Concepts every developer working with webhooks runs into — defined plainly, with code where it helps.
HMAC
Hash-based Message Authentication Code — a cryptographic signature that proves a webhook came from a specific sender and wasn't tampered with in transit.
Webhook Signature
A cryptographic header attached to a webhook request that lets the receiver prove the message is genuine and untampered.
Signing Secret
The shared key between webhook sender and receiver used to compute HMAC signatures. Treat like a password — leak it and authenticity collapses.
Timestamp Tolerance
The acceptable age (usually 5 minutes) of a signed webhook. Anything older is rejected to prevent replay attacks.
Replay Attack
An attack where a captured valid webhook is re-sent later — possibly by an attacker — to trigger duplicate side effects. Defended against with timestamps and idempotency.
Idempotency
The property that processing the same webhook twice has the same effect as processing it once. Critical because providers retry deliveries.
Retry & Backoff
The strategy webhook senders use when a delivery fails — repeated attempts with increasing delays to avoid hammering a recovering receiver.
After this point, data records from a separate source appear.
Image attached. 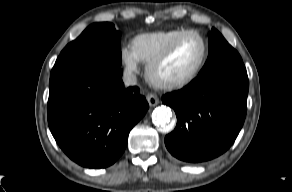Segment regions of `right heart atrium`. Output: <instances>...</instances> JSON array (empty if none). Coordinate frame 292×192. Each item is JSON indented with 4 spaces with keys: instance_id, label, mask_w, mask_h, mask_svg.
Listing matches in <instances>:
<instances>
[{
    "instance_id": "right-heart-atrium-1",
    "label": "right heart atrium",
    "mask_w": 292,
    "mask_h": 192,
    "mask_svg": "<svg viewBox=\"0 0 292 192\" xmlns=\"http://www.w3.org/2000/svg\"><path fill=\"white\" fill-rule=\"evenodd\" d=\"M120 57L126 73L134 74L138 72L140 61L131 46L122 47Z\"/></svg>"
}]
</instances>
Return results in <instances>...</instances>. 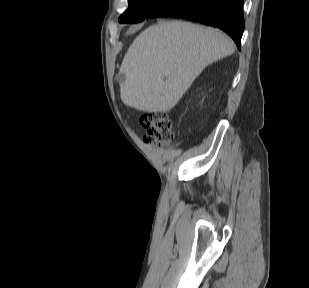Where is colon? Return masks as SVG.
Instances as JSON below:
<instances>
[{
	"label": "colon",
	"instance_id": "1",
	"mask_svg": "<svg viewBox=\"0 0 309 288\" xmlns=\"http://www.w3.org/2000/svg\"><path fill=\"white\" fill-rule=\"evenodd\" d=\"M140 124L147 130L144 141L151 147H168L174 139L173 124L165 111L142 114Z\"/></svg>",
	"mask_w": 309,
	"mask_h": 288
}]
</instances>
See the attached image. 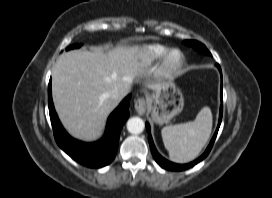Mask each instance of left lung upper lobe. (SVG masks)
Wrapping results in <instances>:
<instances>
[{
  "label": "left lung upper lobe",
  "mask_w": 272,
  "mask_h": 198,
  "mask_svg": "<svg viewBox=\"0 0 272 198\" xmlns=\"http://www.w3.org/2000/svg\"><path fill=\"white\" fill-rule=\"evenodd\" d=\"M185 44L194 47L197 51L206 54L211 55V53L208 51V49L200 42L195 40H186Z\"/></svg>",
  "instance_id": "obj_1"
}]
</instances>
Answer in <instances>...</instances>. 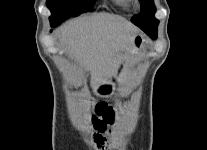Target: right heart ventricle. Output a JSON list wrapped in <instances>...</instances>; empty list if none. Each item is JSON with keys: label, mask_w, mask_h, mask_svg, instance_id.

Webhook Handshake / Verification
A one-time challenge-response a provider sends when you register a new webhook URL, to confirm you own the endpoint.
Event Gateway
A managed service that sits between an event source and your endpoint, handling delivery, retries, fan-out, and routing — Hookdeck, Svix, AWS EventBridge.
Webhook vs Polling
Webhooks push events to your endpoint when they happen; polling pulls state on a schedule. Webhooks are real-time but harder to debug.